But is his mea culpa merely out of fear he'll lose his job or does it come as the result of "personal reflection?" Miles asked that one bluntly, too. And Powell responded in kind.

"I would say that it is both," he said. "To say that I'm scared of being fired, I would say it's an understatement. I'm terrified. I have a family. I have two young children."

Powell also said he'd like to meet personally with the Moatses if given the opportunity. And the Moatses earlier said that they'd accept his apology because, as Tamishia put it in part, "He's a human being."

"I think back to my family, to my mother, that if I was in his (Ryan Moats') situation, that if I want to get to my mother, I'm going to do everything that I can to do it," Powell said.

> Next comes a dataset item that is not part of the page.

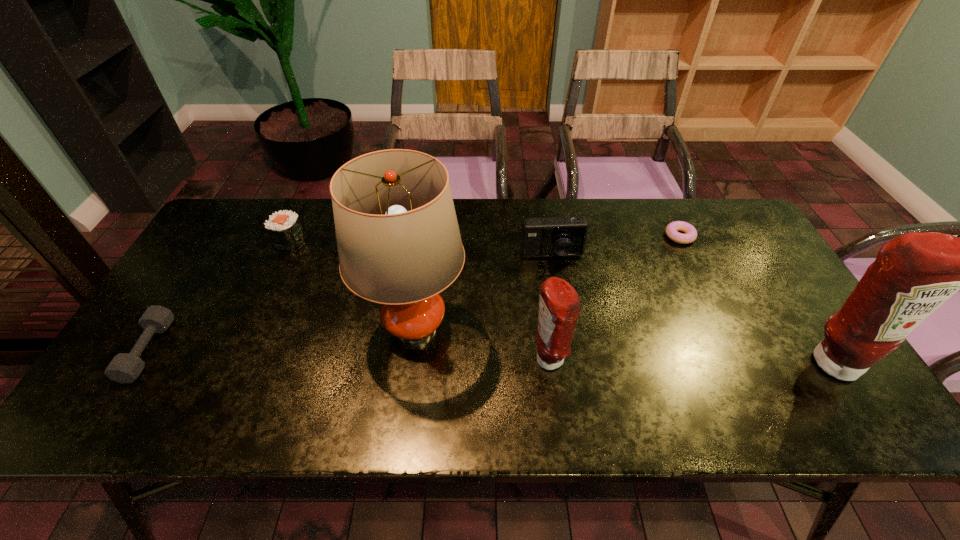 Where is `unoccupied position between the sixth object from left to right and the shorter condiment`? This screenshot has height=540, width=960. unoccupied position between the sixth object from left to right and the shorter condiment is located at coordinates (614, 298).

Identify the location of vacant region between the dumbbell and the sushi. (219, 295).

Where is `the third closest object to the second object from left to right`? The height and width of the screenshot is (540, 960). the third closest object to the second object from left to right is located at coordinates (552, 236).

Image resolution: width=960 pixels, height=540 pixels. Find the location of `object that is the second closest one to the leftmost object`. object that is the second closest one to the leftmost object is located at coordinates (398, 240).

Where is `vacant region that satisfies the following two spatial constraints: 1. on the front side of the rightmost object; 2. on the right side of the fifth tallest object`? vacant region that satisfies the following two spatial constraints: 1. on the front side of the rightmost object; 2. on the right side of the fifth tallest object is located at coordinates (234, 362).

He should have showed compassion, but for some reason didn't, Powell said. "If I could take it back, I would."

Both Powell and the Moatses obviously want to move on, as do some who say they've grown weary of this story in the time since WFAA8 reporter Rebecca Lopez broke it on Wednesday's 10 p.m. newscast.

Still, both of these interviews were instructive and maybe even cathartic. The Moatses have never sought publicity in this matter, and Powell couldn't have been much more contrite, even if he's now looking only to save his own hide. Whatever your views, at least both sides have been heard.

So the chase should be over for both local and national media. If Powell and the Moatses in fact do meet, let them do so in private. Whatever Powell's superiors decide should be the final, public chapter in a story that otherwise has run its course.